「首相の談話」も「安倍の談話」もいらない。「国民の良識の声」を上げよう。
「富士の白雪」「荒城の夜半の月」と使われる「の」は、連体の格助詞として所有や所属の関係性を表すと説明される。
ゆく秋の大和の国の薬師寺の塔の上なるひとひらの雲
と詠われれば、その美しさが引き立って、「の」も本望であろう。これに反して、「違憲の法案」「首相の野次」「こけの一念」「バカの一つ覚え」という最近の使われ方では、「の」が泣いている。

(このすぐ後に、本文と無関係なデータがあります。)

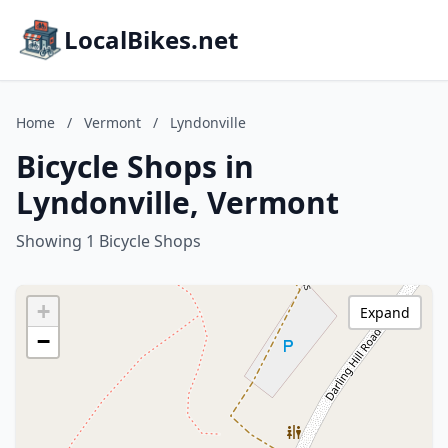
LocalBikes.net
Home
/
Vermont
/
Lyndonville
Bicycle Shops in
Lyndonville, Vermont
Showing 1 Bicycle Shops
+
Expand
−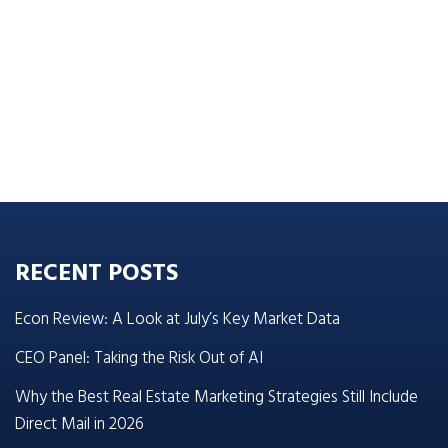
RECENT POSTS
Econ Review: A Look at July’s Key Market Data
CEO Panel: Taking the Risk Out of AI
Why the Best Real Estate Marketing Strategies Still Include
Direct Mail in 2026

言葉は生き物である。この「の」が時に、思いもかけない役割を演じる。かつて、紀元節を「建国記念日」として復活しようという目論見が難航したとき、反対派国民を宥めるために「の」が動員された。「建国記念の日」として祝日になったのはご存じのとおり。漢語と漢語の間にはさまった「の」は、両漢語の一体感や連結度を緩和する働きをもつようである。ごつごつとした語感を、若干なりともマイルドにもする。

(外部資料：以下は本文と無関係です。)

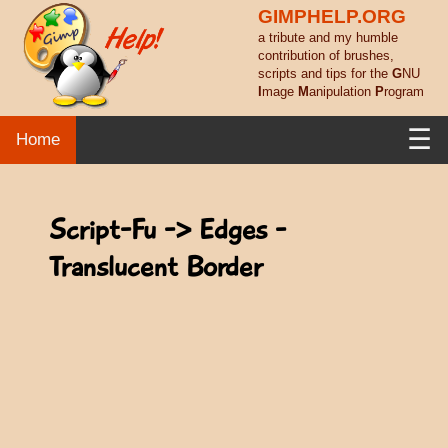
GIMPHELP.ORG
a tribute and my humble
contribution of brushes,
scripts and tips for the
G
NU
I
mage
M
anipulation
P
rogram
☰
Home
Script-Fu -> Edges -
Translucent Border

いままた、安倍首相は、この「の」働きに期待し利用しようとしていると伝えられる。戦後70年の「首相談話」を「首相の談話」にしようというのだ。
本日(6月25日)の毎日新聞トップ記事に次の一節がある。
内閣総務官室によると、「首相談話」には閣議決定が必要だが、「首相の談話」は首相の決裁で出すことができる。首相が13年末に靖国神社を参拝した際に出したのは「首相の談話」だった。政府関係者は「党や役所が嫌がっていると『首相の談話』になる。障害がなければ『の』が取れる」と解説する。
「首相談話」と「首相の談話」。ちょっと似てるが大きく違うというのだ。国民には何とも分からない情けない話。96条先行改憲から始まって、官邸人事による内閣法制局長官の首のすげ替え、そして集団的自衛権行使容認を認める解釈改憲まで、安倍晋三のやることなすことすべてが姑息極まるというほかはない。もっとも、姑息な「首相の談話」発表は、「首相談話」発表に政権内部の異論があることの自認だと明らかになった。さあ、勇躍「首相談話」とするか、それともひっそり「首相の談話」しか出せないと割り切るか。「安倍の思案のしどころ」だ。「国民の反対の声の大きさの読み方の如何」にかかってもいる。
同じ毎日の記事の見出しは、「戦後70年談話:首相、前倒しで独自色 過去の談話に縛られず」というもの。当然に8月15日に発表と誰もが思っていた談話の時期を、8月上旬に前倒しするという。そして、内容に「安倍カラーの独自色」を出したいというのだ。「内容のフリーハンドを確保しようという思惑が透ける」「8月15日には政府主催の全国戦没者追悼式が東京都内で開かれ、首相が式辞を述べる。首相官邸関係者は、この日と70年談話の発表が重なることを懸念した」「閣議決定をしないことで、首相自身の歴史観を談話に反映する判断をしたものとみられる」とも報じられている。
首相がこだわる安倍カラーとは国防色のことだ。軍服の色、軍靴の色、銃の色、火薬の色、砲弾の色、戦車の色である。もしかしたら、どす黒い血の色も交じっている。沖縄慰霊の日の行事では「帰れ」コールを浴び、沖縄戦で肉親を失った82歳の県民から「戦争屋は出て行け」と怒声を浴びせられた(琉球新報など)安倍晋三ではないか。今の世に安倍カラーを押し出せば、当然のことながら歴史修正主義談話とならざるを得ない。
「首相(の)談話」も、「安倍(の)談話」も要らない。安倍晋三に勝手なことを言わせておいてはならない。これを批判し、これに対抗して、「戦後70年 国民の良識の声」をこそ上げようではないか。
曇りのない目で過去を見つめ、我が国がおかした植民地政策と侵略戦争の過ちを率直に認めるところからしか、アジアの諸国民との揺るぎない友好関係を築くことはできない。そのような声を上げる場を緊急に作ろう。今年の8月15日までに。